Please count the lines in these records that contain "type" and give only that count.

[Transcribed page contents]
☆ ☆ ☆

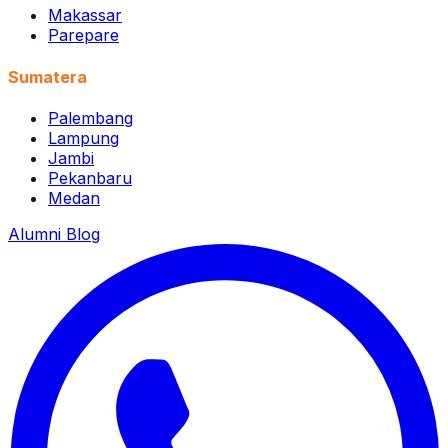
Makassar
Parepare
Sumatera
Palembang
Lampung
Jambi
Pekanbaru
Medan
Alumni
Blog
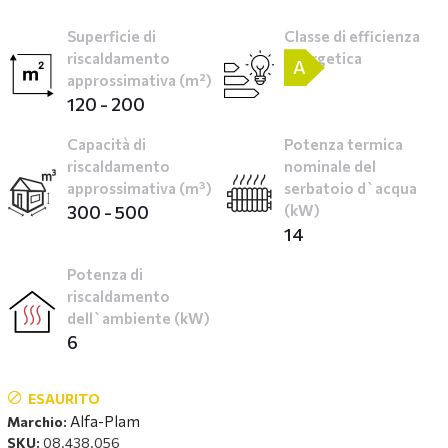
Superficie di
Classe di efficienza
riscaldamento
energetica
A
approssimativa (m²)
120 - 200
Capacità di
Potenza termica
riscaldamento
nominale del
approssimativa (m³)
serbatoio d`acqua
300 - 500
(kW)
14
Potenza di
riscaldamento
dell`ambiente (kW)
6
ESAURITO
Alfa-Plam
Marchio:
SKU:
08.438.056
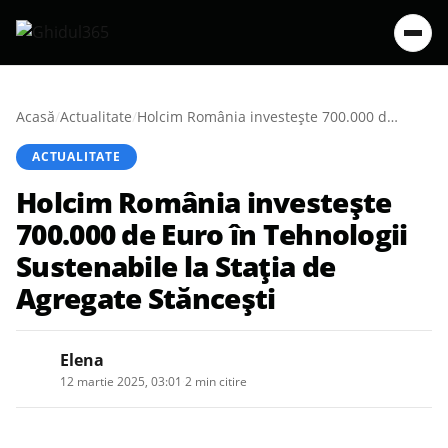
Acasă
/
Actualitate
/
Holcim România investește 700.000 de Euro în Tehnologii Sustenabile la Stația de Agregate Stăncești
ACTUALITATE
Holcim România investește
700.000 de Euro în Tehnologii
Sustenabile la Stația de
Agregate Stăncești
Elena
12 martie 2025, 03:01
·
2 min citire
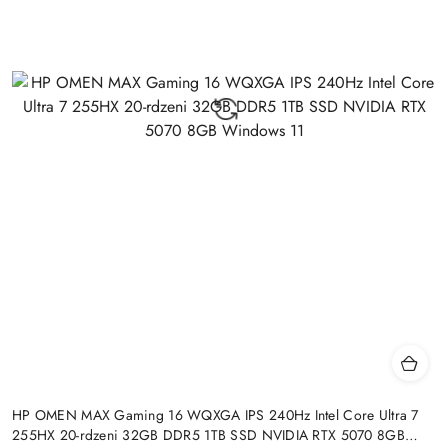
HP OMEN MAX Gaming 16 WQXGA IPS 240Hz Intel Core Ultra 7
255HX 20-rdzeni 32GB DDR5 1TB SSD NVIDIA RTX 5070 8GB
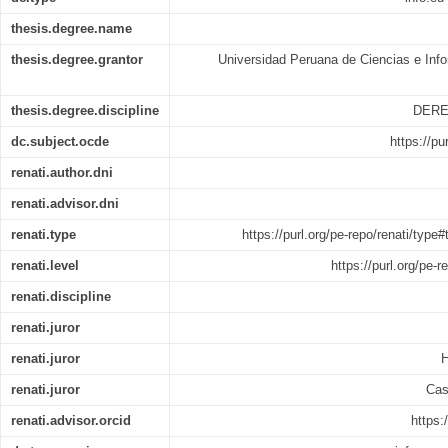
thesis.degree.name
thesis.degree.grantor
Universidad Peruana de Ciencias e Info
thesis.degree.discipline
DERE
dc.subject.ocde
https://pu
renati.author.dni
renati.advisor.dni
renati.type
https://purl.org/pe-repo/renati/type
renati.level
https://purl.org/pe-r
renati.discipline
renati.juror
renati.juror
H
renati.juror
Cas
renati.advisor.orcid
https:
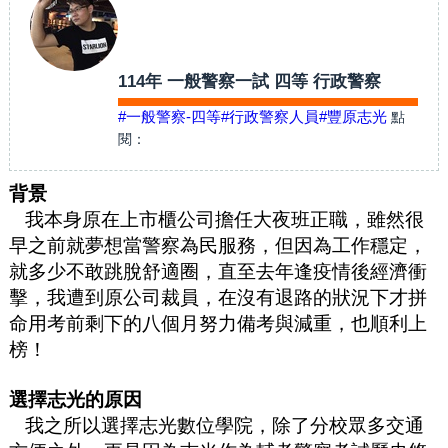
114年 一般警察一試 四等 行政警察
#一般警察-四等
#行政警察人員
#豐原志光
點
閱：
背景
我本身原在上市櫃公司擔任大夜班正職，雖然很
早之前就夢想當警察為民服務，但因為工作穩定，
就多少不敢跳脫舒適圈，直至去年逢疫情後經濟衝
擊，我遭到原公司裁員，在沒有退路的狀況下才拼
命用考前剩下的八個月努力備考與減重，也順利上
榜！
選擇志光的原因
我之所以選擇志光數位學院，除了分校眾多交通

☆ ☆ ☆

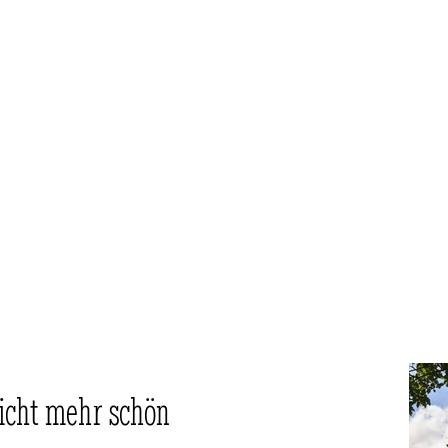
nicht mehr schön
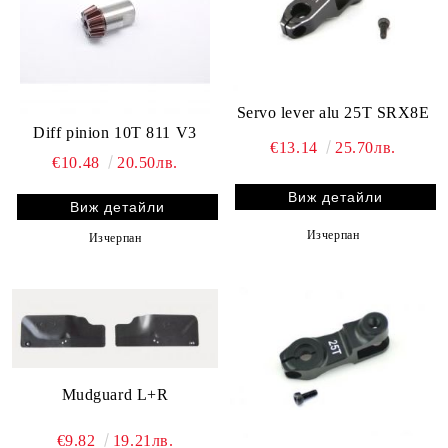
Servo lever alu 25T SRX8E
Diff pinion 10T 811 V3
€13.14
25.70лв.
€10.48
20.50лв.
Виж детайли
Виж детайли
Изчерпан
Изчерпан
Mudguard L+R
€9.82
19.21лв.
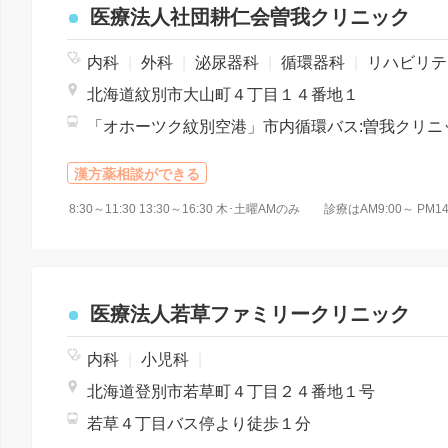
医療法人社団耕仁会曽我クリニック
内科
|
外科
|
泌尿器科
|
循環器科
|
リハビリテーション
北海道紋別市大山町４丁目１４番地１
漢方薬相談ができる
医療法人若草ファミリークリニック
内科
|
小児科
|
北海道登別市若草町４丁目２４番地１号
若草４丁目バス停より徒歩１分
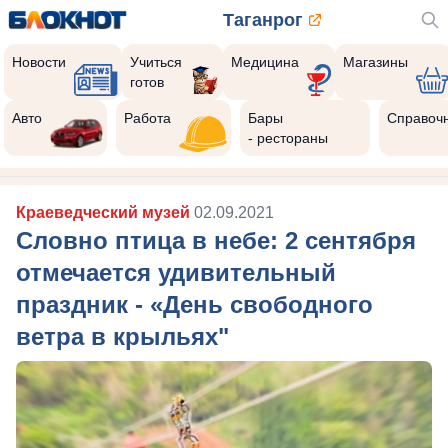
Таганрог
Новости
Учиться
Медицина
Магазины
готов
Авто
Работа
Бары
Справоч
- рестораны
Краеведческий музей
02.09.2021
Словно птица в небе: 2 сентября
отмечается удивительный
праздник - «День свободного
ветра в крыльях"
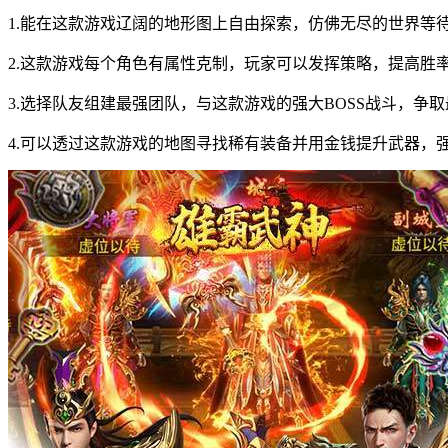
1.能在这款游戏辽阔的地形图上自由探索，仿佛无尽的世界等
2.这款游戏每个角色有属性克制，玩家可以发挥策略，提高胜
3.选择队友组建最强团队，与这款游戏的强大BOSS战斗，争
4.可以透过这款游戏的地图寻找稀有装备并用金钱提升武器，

☆ ☆ ☆

* Worked solution *
2